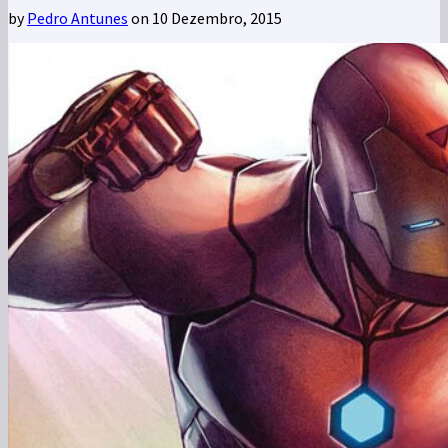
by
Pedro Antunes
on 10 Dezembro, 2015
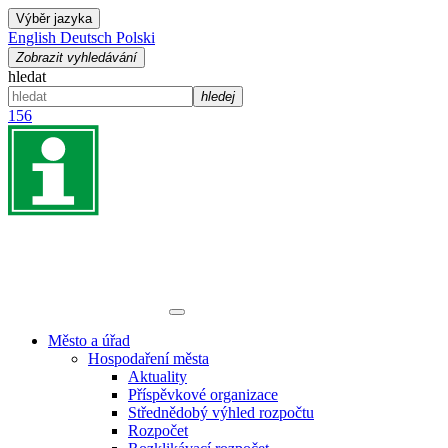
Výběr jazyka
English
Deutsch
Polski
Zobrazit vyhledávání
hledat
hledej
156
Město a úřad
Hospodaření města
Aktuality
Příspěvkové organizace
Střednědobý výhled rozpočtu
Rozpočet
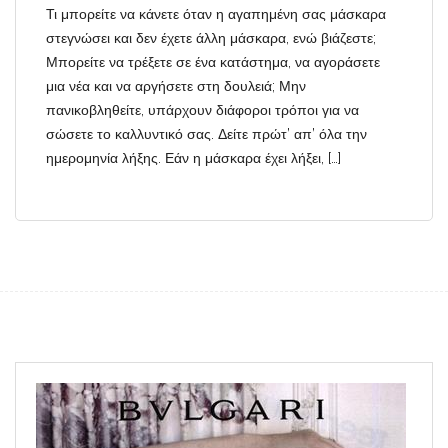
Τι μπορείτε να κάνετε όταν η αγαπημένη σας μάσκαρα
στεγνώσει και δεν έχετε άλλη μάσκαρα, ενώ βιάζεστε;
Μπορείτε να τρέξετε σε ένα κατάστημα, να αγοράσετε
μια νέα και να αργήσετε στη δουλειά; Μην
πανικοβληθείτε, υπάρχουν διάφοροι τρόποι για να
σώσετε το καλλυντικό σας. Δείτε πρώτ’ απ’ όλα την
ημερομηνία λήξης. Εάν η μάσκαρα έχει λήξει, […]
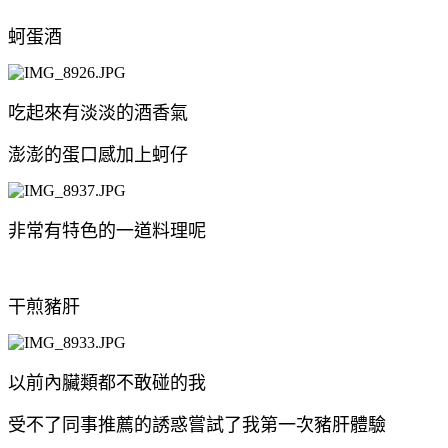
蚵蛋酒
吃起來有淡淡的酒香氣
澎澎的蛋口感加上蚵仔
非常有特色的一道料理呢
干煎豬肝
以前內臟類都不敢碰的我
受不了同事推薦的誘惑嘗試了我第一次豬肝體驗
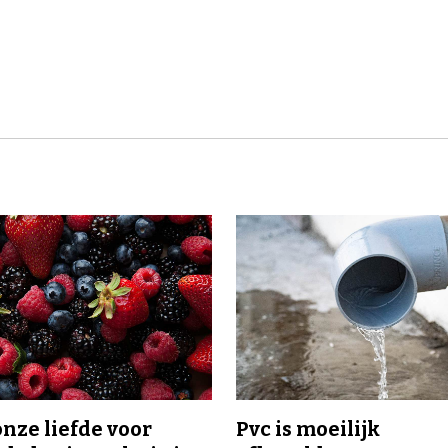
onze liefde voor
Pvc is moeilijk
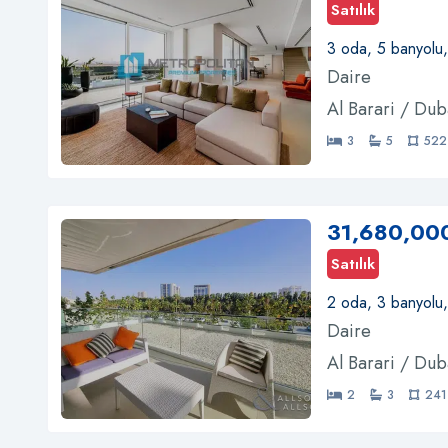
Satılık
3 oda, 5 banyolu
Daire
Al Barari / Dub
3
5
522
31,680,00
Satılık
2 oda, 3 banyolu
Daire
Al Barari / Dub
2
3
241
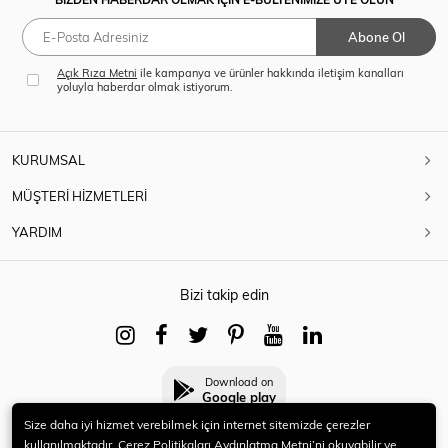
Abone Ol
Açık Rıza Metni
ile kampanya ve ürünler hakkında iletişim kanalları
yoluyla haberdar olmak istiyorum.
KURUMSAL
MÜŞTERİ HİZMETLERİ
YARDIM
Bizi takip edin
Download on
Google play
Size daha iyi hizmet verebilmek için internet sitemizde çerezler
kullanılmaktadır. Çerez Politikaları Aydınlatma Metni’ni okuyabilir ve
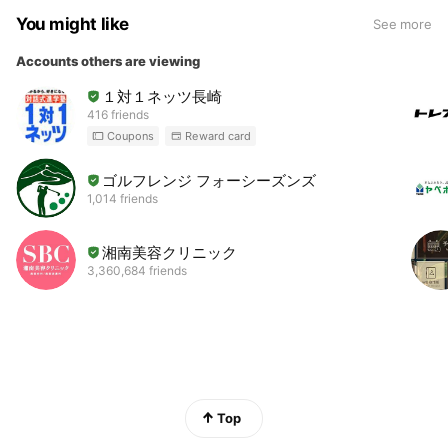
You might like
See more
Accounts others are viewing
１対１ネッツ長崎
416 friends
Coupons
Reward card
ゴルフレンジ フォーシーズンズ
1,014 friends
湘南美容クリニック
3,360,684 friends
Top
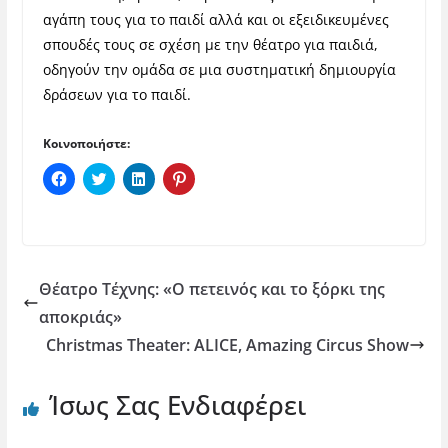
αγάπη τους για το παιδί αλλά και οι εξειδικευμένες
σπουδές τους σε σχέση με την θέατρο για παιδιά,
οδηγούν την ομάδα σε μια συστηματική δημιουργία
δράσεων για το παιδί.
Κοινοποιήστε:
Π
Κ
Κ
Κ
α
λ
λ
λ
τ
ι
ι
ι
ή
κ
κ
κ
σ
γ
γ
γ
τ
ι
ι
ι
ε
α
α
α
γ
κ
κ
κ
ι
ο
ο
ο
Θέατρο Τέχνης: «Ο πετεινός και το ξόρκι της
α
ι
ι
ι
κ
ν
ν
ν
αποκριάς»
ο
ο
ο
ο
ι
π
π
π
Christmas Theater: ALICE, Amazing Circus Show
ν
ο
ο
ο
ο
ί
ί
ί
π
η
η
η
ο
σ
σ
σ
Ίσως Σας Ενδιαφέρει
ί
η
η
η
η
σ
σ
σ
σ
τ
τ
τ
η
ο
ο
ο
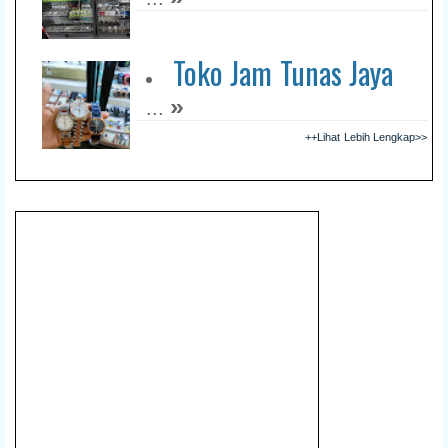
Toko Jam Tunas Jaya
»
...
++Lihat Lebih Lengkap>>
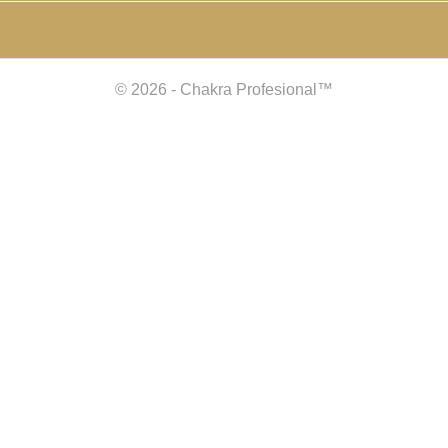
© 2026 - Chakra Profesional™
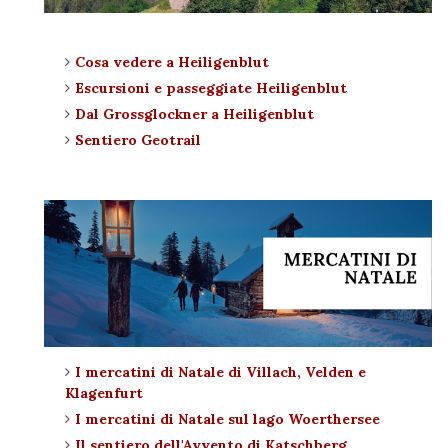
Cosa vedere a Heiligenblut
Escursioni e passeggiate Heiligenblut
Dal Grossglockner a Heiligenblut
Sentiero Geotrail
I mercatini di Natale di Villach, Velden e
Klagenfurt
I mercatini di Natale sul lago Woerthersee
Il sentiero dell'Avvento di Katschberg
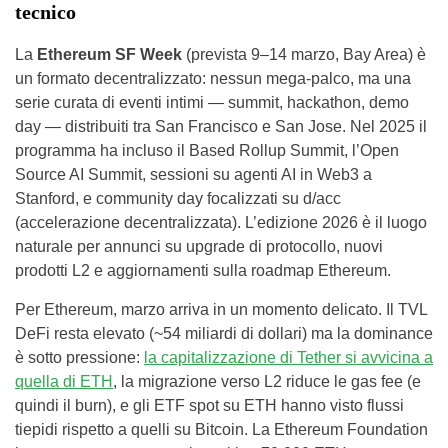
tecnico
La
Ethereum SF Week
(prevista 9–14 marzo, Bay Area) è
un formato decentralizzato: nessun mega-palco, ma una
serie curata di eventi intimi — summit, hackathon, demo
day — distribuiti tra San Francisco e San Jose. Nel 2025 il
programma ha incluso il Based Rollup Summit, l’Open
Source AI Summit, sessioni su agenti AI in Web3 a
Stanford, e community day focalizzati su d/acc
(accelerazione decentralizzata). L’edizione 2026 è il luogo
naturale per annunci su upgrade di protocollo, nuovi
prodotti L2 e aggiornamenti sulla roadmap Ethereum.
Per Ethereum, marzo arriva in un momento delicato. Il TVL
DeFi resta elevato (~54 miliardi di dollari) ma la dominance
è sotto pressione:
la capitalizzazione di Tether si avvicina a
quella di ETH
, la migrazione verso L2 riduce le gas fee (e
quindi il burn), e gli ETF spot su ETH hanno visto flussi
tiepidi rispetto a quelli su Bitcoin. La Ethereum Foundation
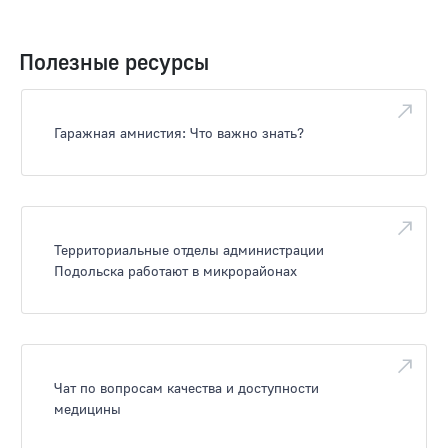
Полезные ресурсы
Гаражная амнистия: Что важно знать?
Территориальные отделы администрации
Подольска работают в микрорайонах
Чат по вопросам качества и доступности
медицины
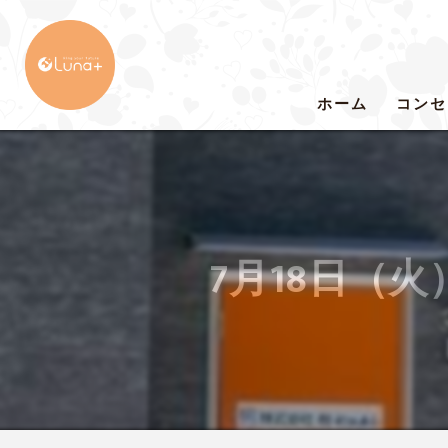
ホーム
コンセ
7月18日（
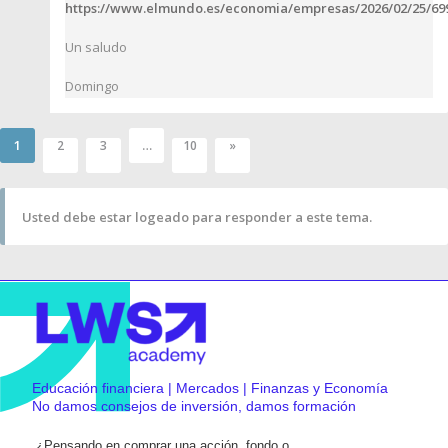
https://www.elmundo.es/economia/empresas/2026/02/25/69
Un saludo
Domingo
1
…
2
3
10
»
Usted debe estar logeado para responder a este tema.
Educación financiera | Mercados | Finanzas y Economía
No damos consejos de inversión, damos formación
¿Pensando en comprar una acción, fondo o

[WHAT IS EXPECTED]: Please list every line of the records that contains "mercatini".

[WRITTEN SOLUTION]:
I mercatini di Natale di Villach, Velden e
I mercatini di Natale sul lago Woerthersee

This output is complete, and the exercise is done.